--- SOURCE DATA Enclosed Below ---
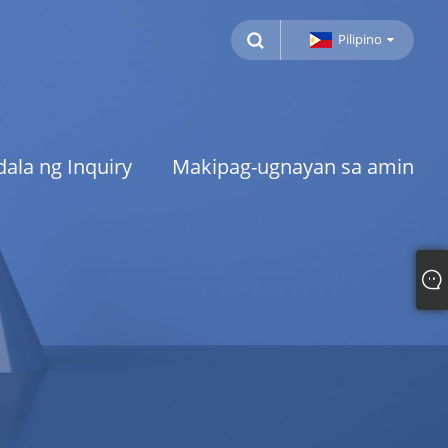
Pilipino
ala ng Inquiry
Makipag-ugnayan sa amin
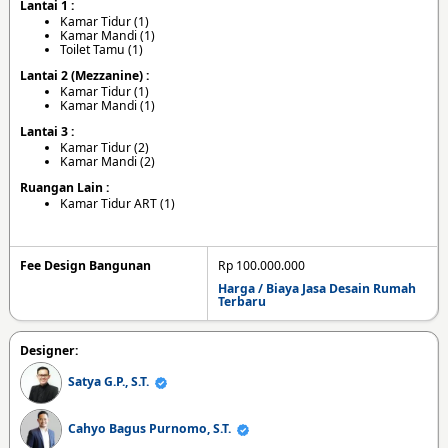
Lantai 1 :
Kamar Tidur (1)
Kamar Mandi (1)
Toilet Tamu (1)
Lantai 2 (Mezzanine) :
Kamar Tidur (1)
Kamar Mandi (1)
Lantai 3 :
Kamar Tidur (2)
Kamar Mandi (2)
Ruangan Lain :
Kamar Tidur ART (1)
Fee Design Bangunan
Rp 100.000.000
Harga / Biaya Jasa Desain Rumah
Terbaru
Designer:
Satya G.P., S.T.
Cahyo Bagus Purnomo, S.T.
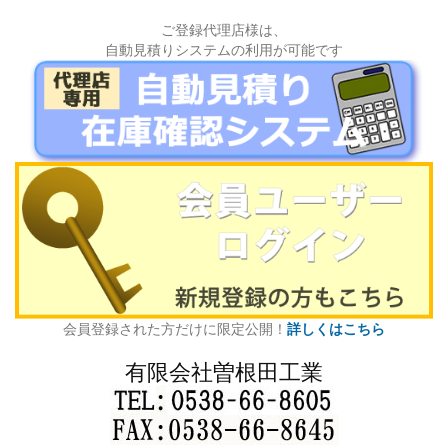
ご登録代理店様は、
自動見積りシステムの利用が可能です
会員登録された方だけに限定公開！
詳しくはこちら
有限会社曽根田工業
--- End of Enclosed SOURCE DATA ---
--- WHAT YOU SHOULD DO ---
Please give an exact printout of all the records, pictures aside.

--- ANSWER TO THE PROBLEM ---
Pilipino
ala ng Inquiry
Makipag-ugnayan sa amin
Lantai 1 :
Kamar Tidur (1)
Kamar Mandi (1)
Toilet Tamu (1)
Lantai 2 (Mezzanine) :
Kamar Tidur (1)
Kamar Mandi (1)
Lantai 3 :
Kamar Tidur (2)
Kamar Mandi (2)
Ruangan Lain :
Kamar Tidur ART (1)
Fee Design Bangunan
Rp 100.000.000
Harga / Biaya Jasa Desain Rumah
Terbaru
Designer:
Satya G.P., S.T.
Cahyo Bagus Purnomo, S.T.
ご登録代理店様は、
自動見積りシステムの利用が可能です
会員登録された方だけに限定公開！
詳しくはこちら
有限会社曽根田工業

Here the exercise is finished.